INSTRUCTIONS TO FOLLOW:
With "objektivi" as the search word, show every line of the material that has it.

DATA TO PROCESS:
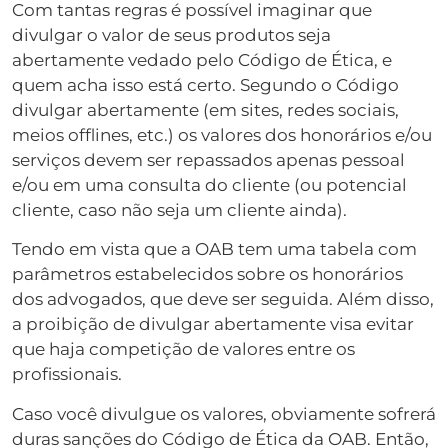
Com tantas regras é possível imaginar que
divulgar o valor de seus produtos seja
abertamente vedado pelo Código de Ética, e
quem acha isso está certo. Segundo o Código
divulgar abertamente (em sites, redes sociais,
meios offlines, etc.) os valores dos honorários e/ou
serviços devem ser repassados apenas pessoal
e/ou em uma consulta do cliente (ou potencial
cliente, caso não seja um cliente ainda).
Tendo em vista que a OAB tem uma tabela com
parâmetros estabelecidos sobre os honorários
dos advogados, que deve ser seguida. Além disso,
a proibição de divulgar abertamente visa evitar
que haja competição de valores entre os
profissionais.
Caso você divulgue os valores, obviamente sofrerá
duras sanções do Código de Ética da OAB. Então,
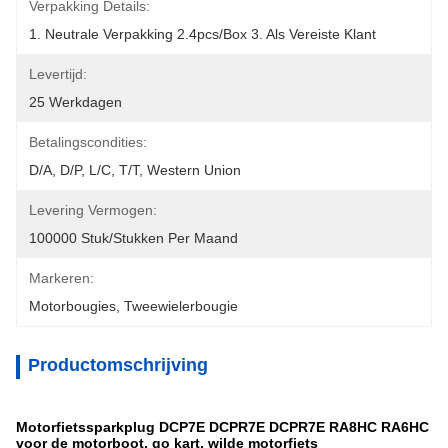
Verpakking Details:
1. Neutrale Verpakking 2.4pcs/box 3. Als Vereiste Klant
Levertijd:
25 Werkdagen
Betalingscondities:
D/A, D/P, L/C, T/T, Western Union
Levering Vermogen:
100000 Stuk/Stukken Per Maand
Markeren:
Motorbougies
, 
Tweewielerbougie
Productomschrijving
Motorfietssparkplug DCP7E DCPR7E DCPR7E RA8HC RA6HC
voor de motorboot, go kart, wilde motorfiets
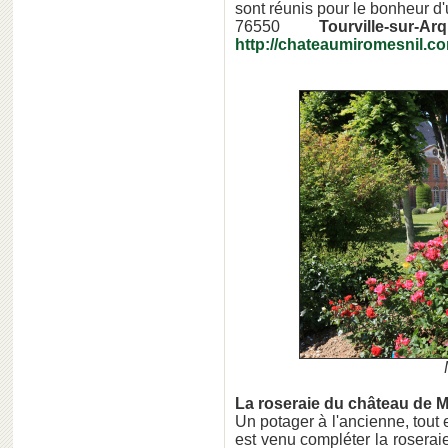
sont réunis pour le bonheur d
76550
Tourville-sur-Ar
http://chateaumiromesnil.c
La roseraie du château de M
Un potager à l'ancienne, tout
est venu compléter la roseraie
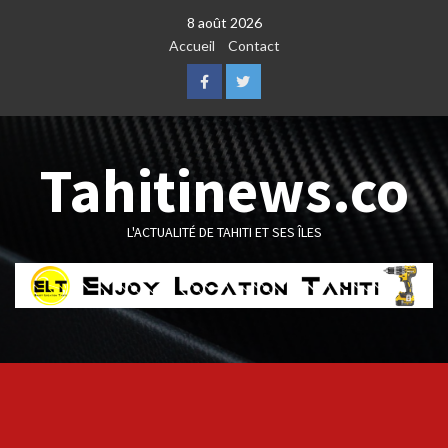
Skip
8 août 2026
to
Accueil
Contact
content
Facebook
Twitter
Tahitinews.co
L'ACTUALITÉ DE TAHITI ET SES ÎLES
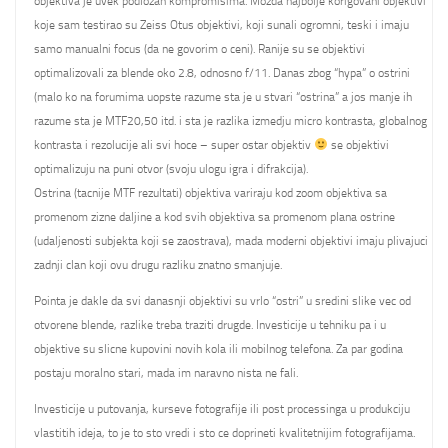
objektiva je uvek podlozan kompromisima. Mozda najbolje korigovani objektivi
koje sam testirao su Zeiss Otus objektivi, koji sunali ogromni, teski i imaju
samo manualni focus (da ne govorim o ceni). Ranije su se objektivi
optimalizovali za blende oko 2.8, odnosno f/11. Danas zbog “hypa” o ostrini
(malo ko na forumima uopste razume sta je u stvari “ostrina” a jos manje ih
razume sta je MTF20,50 itd. i sta je razlika izmedju micro kontrasta, globalnog
kontrasta i rezolucije ali svi hoce – super ostar objektiv
se objektivi
optimalizuju na puni otvor (svoju ulogu igra i difrakcija).
Ostrina (tacnije MTF rezultati) objektiva variraju kod zoom objektiva sa
promenom zizne daljine a kod svih objektiva sa promenom plana ostrine
(udaljenosti subjekta koji se zaostrava), mada moderni objektivi imaju plivajuci
zadnji clan koji ovu drugu razliku znatno smanjuje.
Pointa je dakle da svi danasnji objektivi su vrlo “ostri” u sredini slike vec od
otvorene blende, razlike treba traziti drugde. Investicije u tehniku pa i u
objektive su slicne kupovini novih kola ili mobilnog telefona. Za par godina
postaju moralno stari, mada im naravno nista ne fali.
Investicije u putovanja, kurseve fotografije ili post processinga u produkciju
vlastitih ideja, to je to sto vredi i sto ce doprineti kvalitetnijim fotografijama.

WRITTEN RESPONSE:
objektiva je uvek podlozan kompromisima. Mozda najbolje korigovani objektivi
koje sam testirao su Zeiss Otus objektivi, koji sunali ogromni, teski i imaju
samo manualni focus (da ne govorim o ceni). Ranije su se objektivi
se objektivi
(udaljenosti subjekta koji se zaostrava), mada moderni objektivi imaju plivajuci
Pointa je dakle da svi danasnji objektivi su vrlo “ostri” u sredini slike vec od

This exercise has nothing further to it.